Similarly, references to registration.urls should become references to registration.backends.model_activation.urls, and registration.urls is deprecated and will be removed in a future release.

If you had written custom subclasses of RegistrationView or of RegistrationView subclasses in the built-in workflows, the following changes need to be noted:

  • The register method now receives the RegistrationForm instance used during signup, rather than keyword arguments corresponding to the form’s cleaned_data.
  • RegistrationForm itself is now a subclass of Django’s built-in UserCreationForm, and as such is now a ModelForm subclass. This can cause metaclass conflict errors if you write a class which is a subclass of both RegistrationForm and a non-ModelForm form class; to avoid this, ensure that subclasses of RegistrationForm and/or ModelForm come first in your subclass’ method resolution order.
  • As noted above, the password-mismatch error message is now attached to the password2 field rather than being a form-level error.

Changes since 2.0

One major change occurred between django-registration 2.0 and 2.1: the addition in version 2.1 of the ReservedNameValidator, which is now used by default on RegistrationForm and its subclasses.

This is technically backwards-incompatible, since a set of usernames which previously could be registered now cannot be registered, but was included because the security benefits outweigh the edge cases of the now-disallowed usernames. If you need to allow users to register with usernames forbidden by this validator, see its documentation for notes on how to customize or disable it.

In 2.2, the behavior of the expired() method was clarified to accommodate user expectations; it does not return (and thus, delete_expired_users() does not delete) profiles of users who had successfully activated.

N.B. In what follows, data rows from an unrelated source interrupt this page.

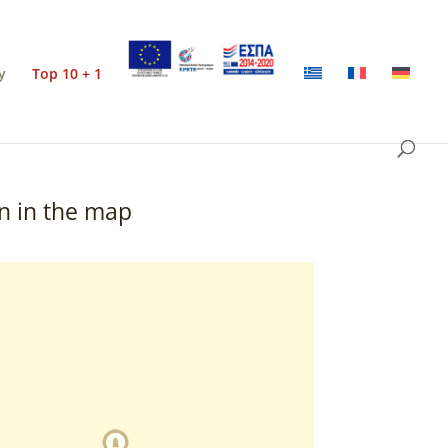
y
Top 10 + 1
n in the map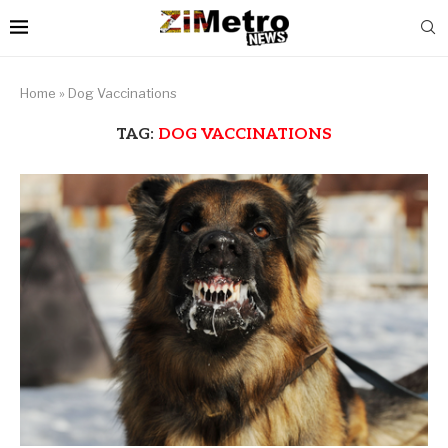
Home
»
Dog Vaccinations
TAG:
DOG VACCINATIONS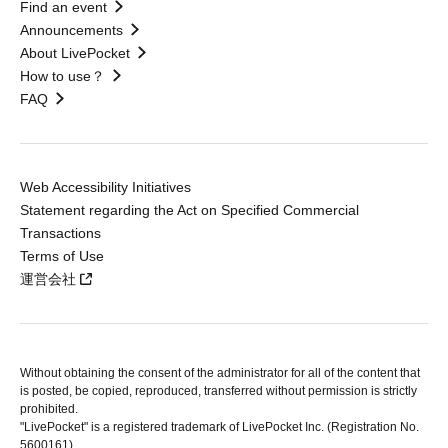
Find an event
Announcements
About LivePocket
How to use？
FAQ
Web Accessibility Initiatives
Statement regarding the Act on Specified Commercial
Transactions
Terms of Use
運営会社
Without obtaining the consent of the administrator for all of the content that
is posted, be copied, reproduced, transferred without permission is strictly
prohibited.
"LivePocket" is a registered trademark of LivePocket Inc. (Registration No.
5600161).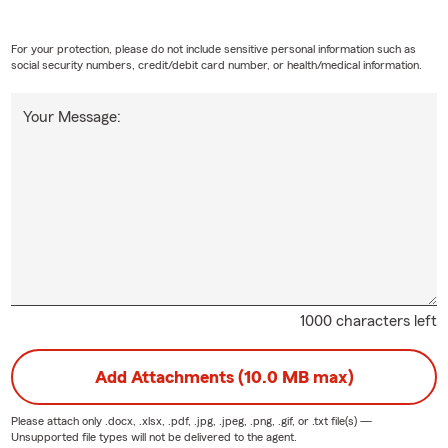
For your protection, please do not include sensitive personal information such as
social security numbers, credit/debit card number, or health/medical information.
Your Message:
1000 characters left
Add Attachments (10.0 MB max)
Please attach only
.docx, .xlsx, .pdf, .jpg, .jpeg, .png, .gif, or .txt
file(s) —
Unsupported file types will not be delivered to the agent.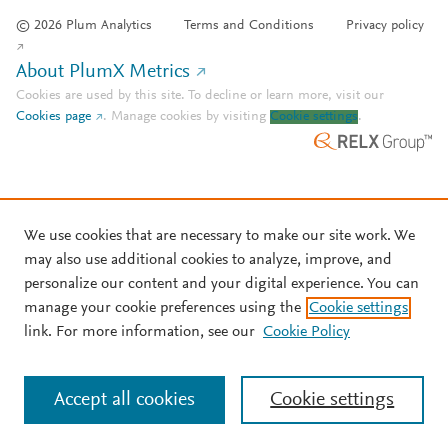
© 2026 Plum Analytics
Terms and Conditions
Privacy policy
About PlumX Metrics
Cookies are used by this site. To decline or learn more, visit our
Cookies page
.
Manage cookies by visiting
Cookie settings
.
We use cookies that are necessary to make our site work. We
may also use additional cookies to analyze, improve, and
personalize our content and your digital experience. You can
manage your cookie preferences using the
Cookie settings
link. For more information, see our
Cookie Policy
Accept all cookies
Cookie settings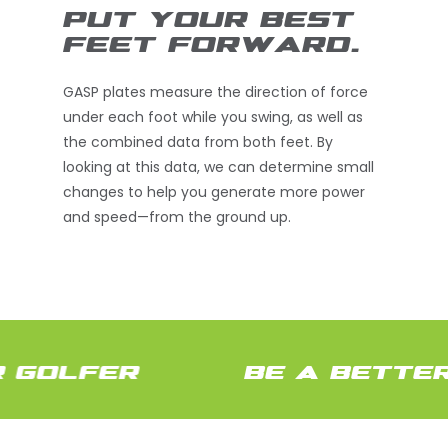
PUT YOUR BEST
FEET FORWARD.
GASP plates measure the direction of force
under each foot while you swing, as well as
the combined data from both feet. By
looking at this data, we can determine small
changes to help you generate more power
and speed—from the ground up.
 GOLFER
BE A BETTER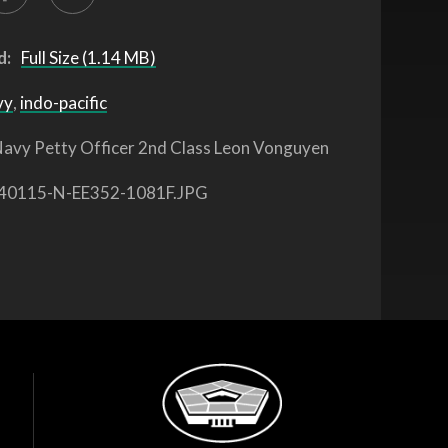
d:
Full Size (1.14 MB)
vy
,
indo-pacific
avy Petty Officer 2nd Class Leon Vonguyen
40115-N-EE352-1081F.JPG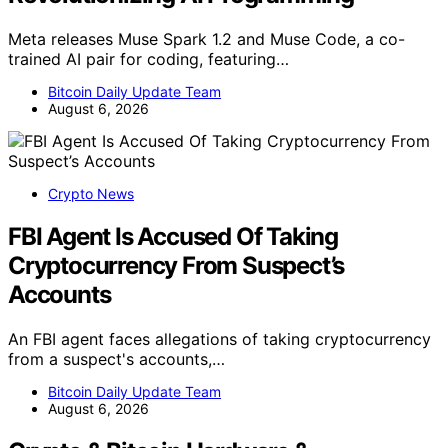
Meta releases Muse Spark 1.2 and Muse Code, a co-
trained AI pair for coding, featuring…
Bitcoin Daily Update Team
August 6, 2026
Crypto News
FBI Agent Is Accused Of Taking
Cryptocurrency From Suspect’s
Accounts
An FBI agent faces allegations of taking cryptocurrency
from a suspect's accounts,…
Bitcoin Daily Update Team
August 6, 2026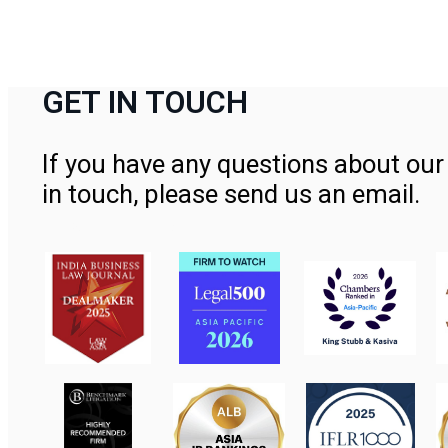
GET IN TOUCH
If you have any questions about our 
in touch, please send us an email.
Contact Us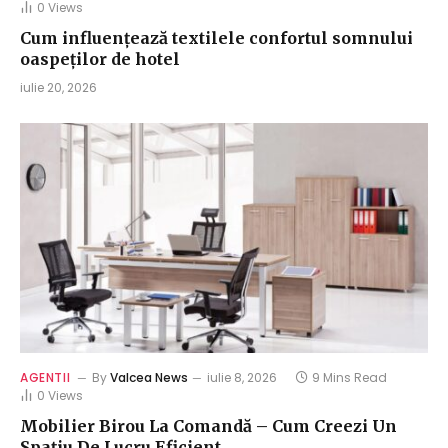
0
Views
Cum influențează textilele confortul somnului
oaspeților de hotel
iulie 20, 2026
AGENTII
By
Valcea News
iulie 8, 2026
9 Mins Read
0
Views
Mobilier Birou La Comandă – Cum Creezi Un
Spațiu De Lucru Eficient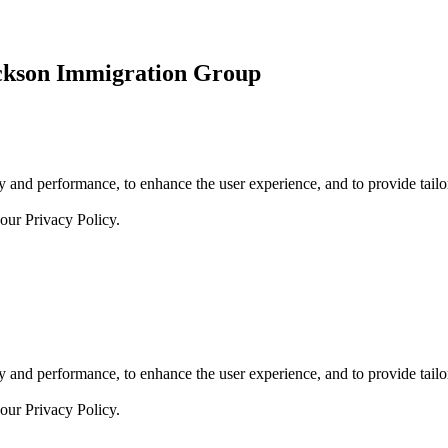
ickson Immigration Group
 and performance, to enhance the user experience, and to provide tailor
 our
Privacy Policy.
 and performance, to enhance the user experience, and to provide tailor
 our
Privacy Policy.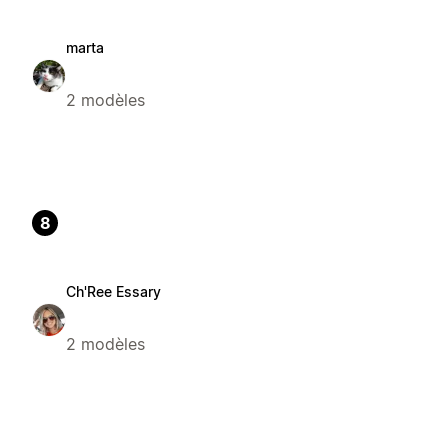
marta
2 modèles
8
Ch'Ree Essary
2 modèles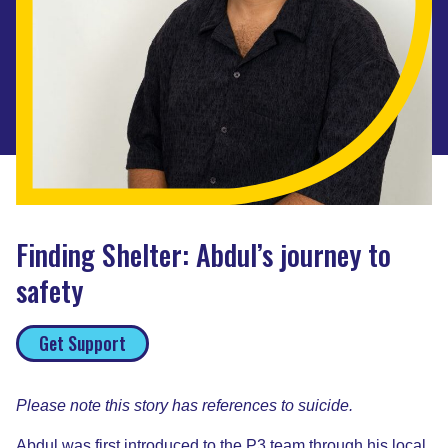
Finding Shelter: Abdul’s journey to
safety
Get Support
Please note this story has references to suicide.
Abdul was first introduced to the P3 team through his local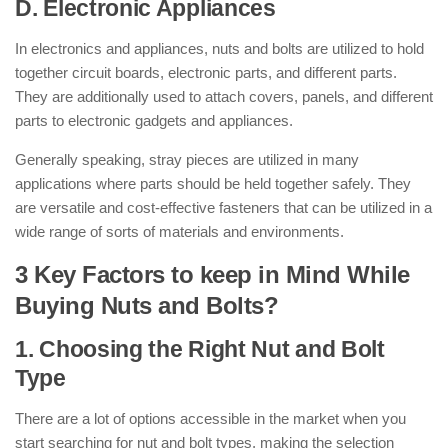
D. Electronic Appliances
In electronics and appliances, nuts and bolts are utilized to hold
together circuit boards, electronic parts, and different parts.
They are additionally used to attach covers, panels, and different
parts to electronic gadgets and appliances.
Generally speaking, stray pieces are utilized in many
applications where parts should be held together safely. They
are versatile and cost-effective fasteners that can be utilized in a
wide range of sorts of materials and environments.
3 Key Factors to keep in Mind While
Buying Nuts and Bolts?
1. Choosing the Right Nut and Bolt
Type
There are a lot of options accessible in the market when you
start searching for nut and bolt types, making the selection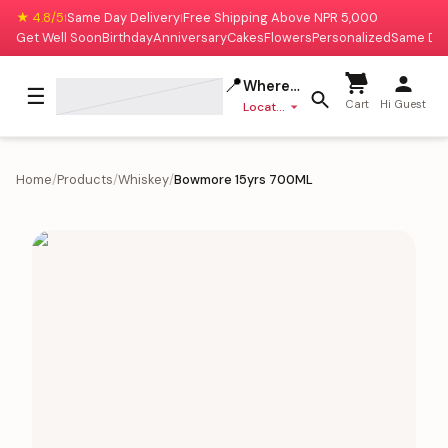
★ 4.8/5
Same Day Delivery
Free Shipping Above NPR 5,000
|
|
Get Well Soon
Birthday
Anniversary
Cakes
Flowers
Personalized
Same Da
📍
Where to deliver?
☰
Cart
Hi Guest
Location missing
Home
/
Products
/
Whiskey
/
Bowmore 15yrs 700ML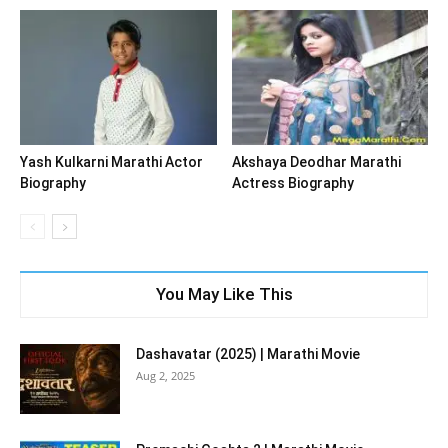
Yash Kulkarni Marathi Actor
Akshaya Deodhar Marathi
Biography
Actress Biography
You May Like This
Dashavatar (2025) | Marathi Movie
Aug 2, 2025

In django-registration 2.3, the new validators validate_confusables() and validate_confusables_email() were added, and are applied by default to the username field and email field, respectively, of registration forms. This may cause some usernames which previously were accepted to no longer be accepted, but like the reserved-name validator this change was made because its security benefits significantly outweigh the edge cases in which it might disallow an otherwise-acceptable username or email address. If for some reason you need to allow registration with usernames or email addresses containing potentially dangerous use of Unicode, you can subclass the registration form and remove these validators, though doing so is not recommended.